Task ▸
Copy out the lines of the records below, and only those lines, from the one with "запчастини з ідентичним кріпленням та кроком" through the one with "Перед монтажем перевірте", exactly as they appear.

Dataset extract ▸
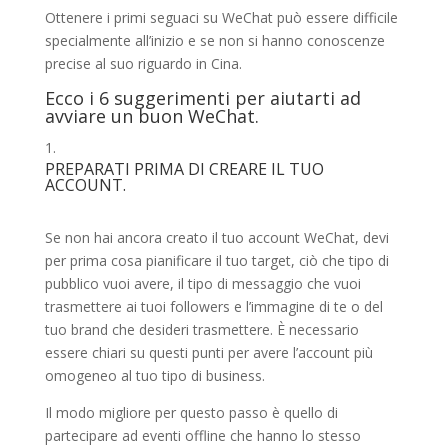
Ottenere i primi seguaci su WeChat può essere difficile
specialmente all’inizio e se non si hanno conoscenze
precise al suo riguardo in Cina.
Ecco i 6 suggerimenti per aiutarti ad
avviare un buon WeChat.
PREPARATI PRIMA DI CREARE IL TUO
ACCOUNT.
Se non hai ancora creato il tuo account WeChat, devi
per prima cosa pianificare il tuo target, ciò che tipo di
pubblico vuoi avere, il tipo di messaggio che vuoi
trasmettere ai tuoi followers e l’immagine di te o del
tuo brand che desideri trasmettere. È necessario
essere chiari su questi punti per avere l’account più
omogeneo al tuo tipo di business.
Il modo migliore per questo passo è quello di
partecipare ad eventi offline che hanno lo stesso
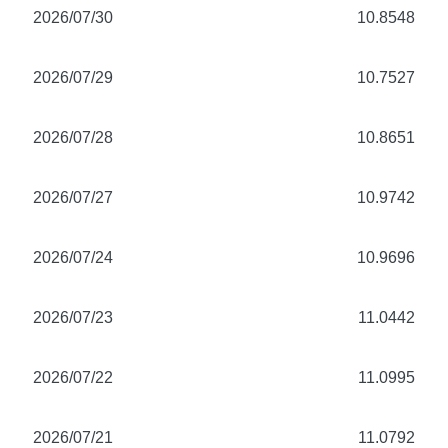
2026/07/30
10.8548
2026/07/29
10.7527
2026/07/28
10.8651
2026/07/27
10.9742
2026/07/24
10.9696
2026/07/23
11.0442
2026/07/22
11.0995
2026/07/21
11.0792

* * *

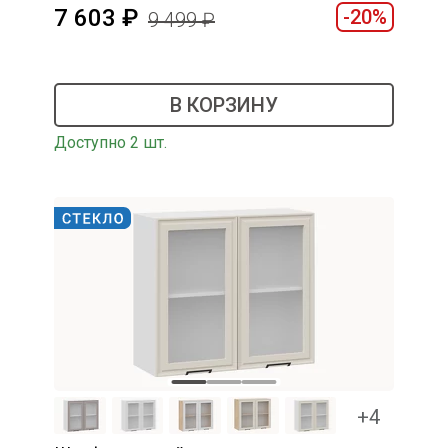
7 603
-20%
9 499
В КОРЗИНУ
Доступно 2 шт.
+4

==

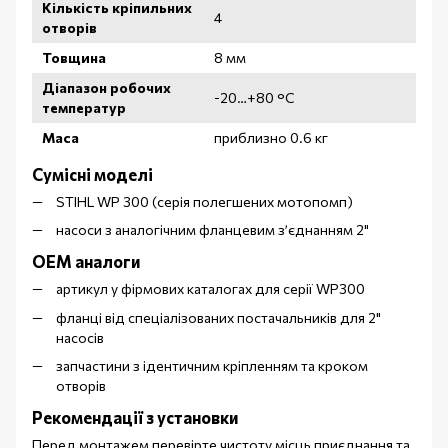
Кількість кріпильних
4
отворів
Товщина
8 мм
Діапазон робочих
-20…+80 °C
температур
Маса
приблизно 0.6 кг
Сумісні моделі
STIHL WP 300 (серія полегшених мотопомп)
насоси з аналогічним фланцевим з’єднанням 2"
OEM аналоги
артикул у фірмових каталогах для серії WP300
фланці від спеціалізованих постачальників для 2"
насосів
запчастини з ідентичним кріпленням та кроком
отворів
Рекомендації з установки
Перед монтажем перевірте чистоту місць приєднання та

Answer box ▸
запчастини з ідентичним кріпленням та кроком
отворів
Рекомендації з установки
Перед монтажем перевірте чистоту місць приєднання та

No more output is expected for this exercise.